28th February 1918. A Memorial Sevrice was held in the Lodge in memory of Brother John S. Semple, R.W.M., Brother Henry Dyer, P.M. Secretary, and several Brethren who had fallen in the Great War. The service was conducted by Brother Reverend T. Harkness Graham, M.M. of Lodge St. John Bis, No 3, who paid a high tribute to the memory of Brother Henry Dyer, P.M.

4th July. It was agreed to raise the initiation fee to £5 5/-, and on the same day Life Membership at £2 2/- came into force, with the Bye-laws adjusted accordingly.

11th October 1919. The Lodge showed its appreciation to the Brethren who had served in the War by inviting them to a special welcome "At Home". Almost 300 of the Brethren of the Lodge had answered the call, and 16 of them had not returned.

15th April 1920. A letter was received from a number of Brethren in the town who were desirous of obtaining a Charter for a new Lodge to be called "Motherwell Caledonian". It received the approbation and good wishes of Lodge No. 573.

27th April. Brother Sir Robert King Stewart, Provincial Grand Master, presented a cup to be competed for annually among the Lodges in the Province for bowling.

11th November. Congratulations were sent from the Lodge to Brother John Frood, P.M., on being appointed the first Provost of the United Burghs of Motherwell and Wishaw.

26th November. The sum of £25 was granted to the Scottish War Memorial Fund.

3rd February 1921. The sum of £26 was granted to Motherwell War Memorial Fund.

5th May. A sum of £20 was granted to the Local Unemployed Fund.

1st December. The sum of £10 10/- was granted to the Motherwell Nursing and Ambulance Association, who were at this time in very much need of money, owing to the continued unemployment.

23rd April 1922. A special meeting of the Lodge saw the unveiling of the Tablet in memory of the 16 Brethren of the Lodge, who had made the supreme sacrifice in the great European War. The meeting was attended by over 400 Brethren, when Brother John Frood, P.M., in very appropriate terms, made reference to the great sacrifice these Brethren had made on our behalf, and expressed the sympathy of the Brethren to their relatives and friends.Brother Reverend T. F. Harkness Graham dedicated the Memorial by prayer, and afterwards made a most powerful appeal to the Brethren to uphold the principles of the Craft for which these Brethren had given their lives.
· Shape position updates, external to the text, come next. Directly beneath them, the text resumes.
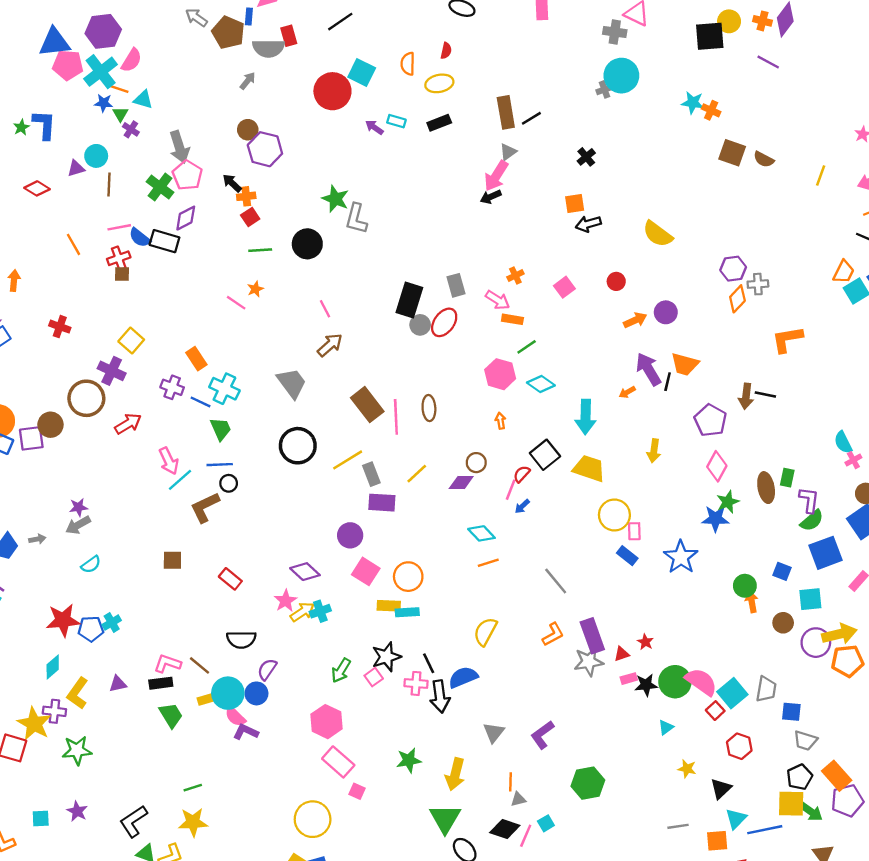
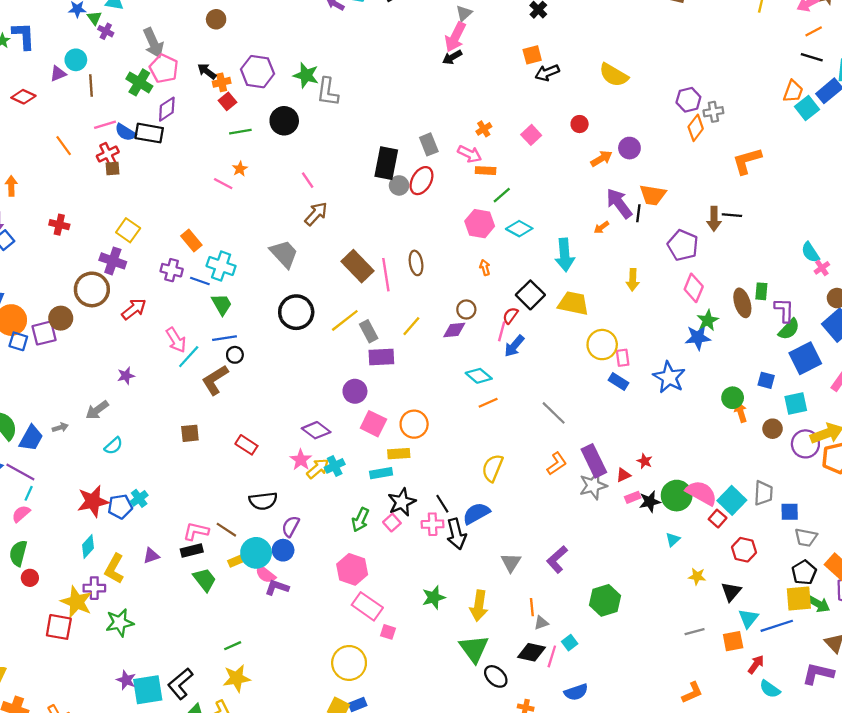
purple hexagon: (265, 149) -> (257, 72), moved
blue arrow: (522, 506) -> (514, 346), size x1.5
purple star: (78, 507) -> (126, 376), moved
cyan rectangle: (407, 612) -> (381, 473), moved
cyan square: (41, 819) -> (148, 690), moved, size x1.8

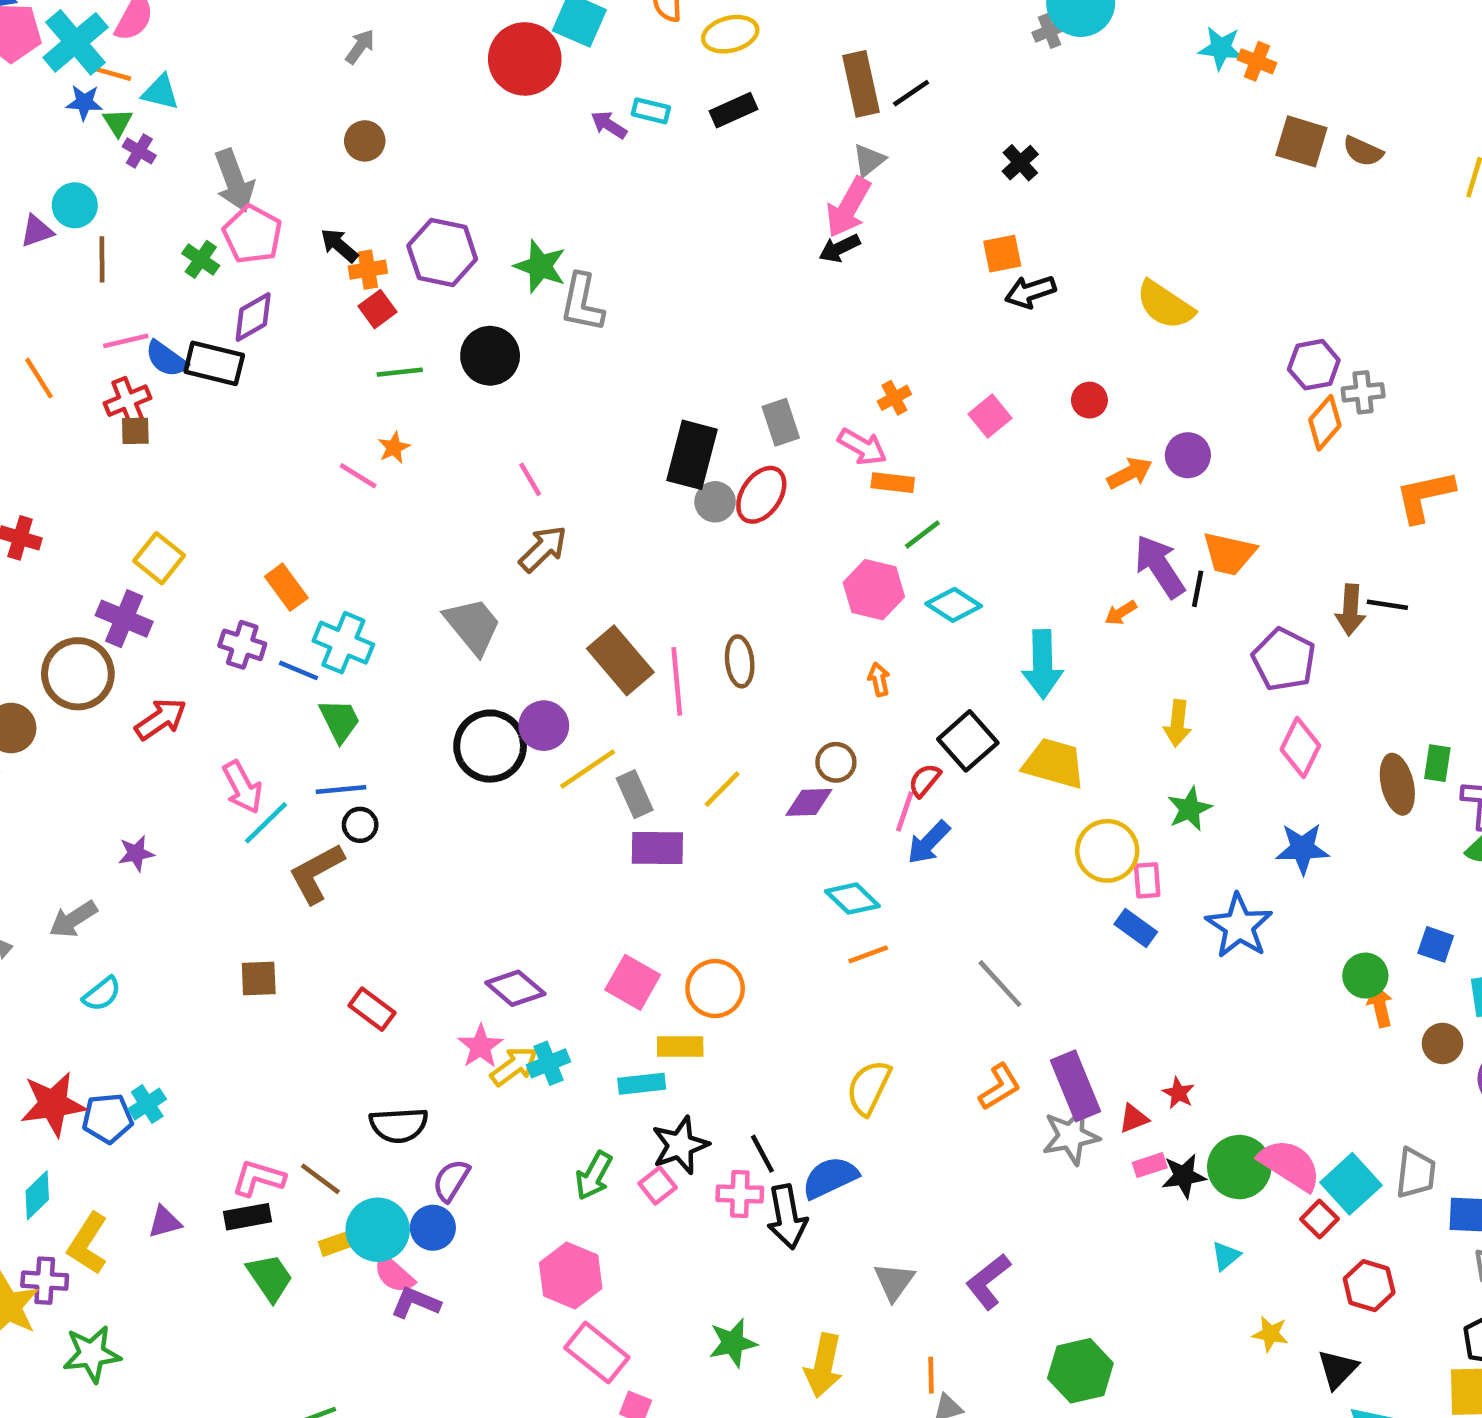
green cross: (139, 82) -> (201, 259), size x0.7
green star: (708, 320) -> (1190, 809), moved
purple circle: (355, 391) -> (544, 726), moved

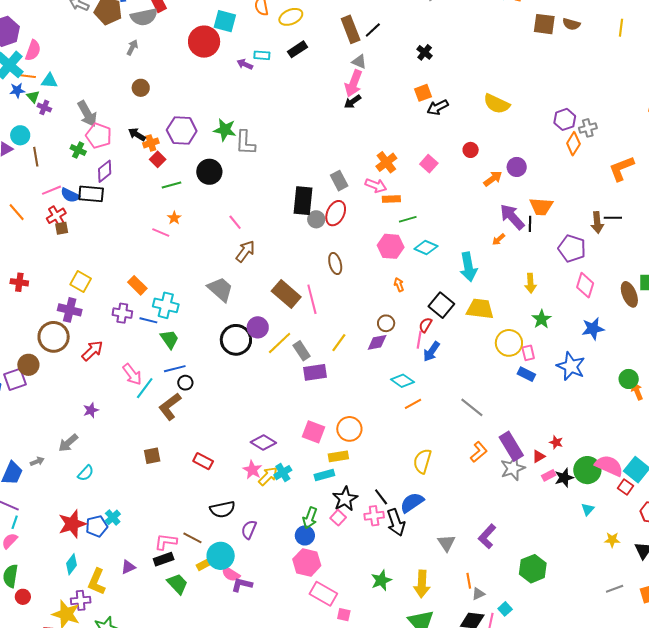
gray triangle: (869, 160) -> (359, 62), turned -49
orange cross: (894, 398) -> (386, 162), size x1.5
green line: (922, 535) -> (408, 219), turned 30
brown ellipse: (740, 661) -> (335, 263), moved
blue circle: (433, 1228) -> (305, 535), moved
The Tablet, which is of bronze, is erected in the East of the Lodge, and cost £70. A similar Tablet was also erected by our Sister Lodge, No. 406.

2nd November. Brother John Frood, P.M., Provost, was called by the Great Architect of the Universe to that Celestial Lodge above to rest from his labours here below. The funeral, which was a public one, and under the superintendence of the Town Council, was attended by a very large number of the Brethren and of the general public. He died as he had lived: "serving the public."

30th January 1923. Those Brethren interested in the formation of a Lodge Choir met and completed arrangements. Brother John McCombe was appointed its first conductor. The Choir met every Tuesday for practice. They made rapid progress, and their services were much sought by Sister Lodges and other benevolent workers. In 1925 the conductorship was taken over by Brother Cairns, and under his care maintained a high standard of efficiency.

23rd February 1924. The Lodge Choir ran a very successful concert, which resulted in the sum of £10 being handed over to the Benevolent Fund of the Lodge.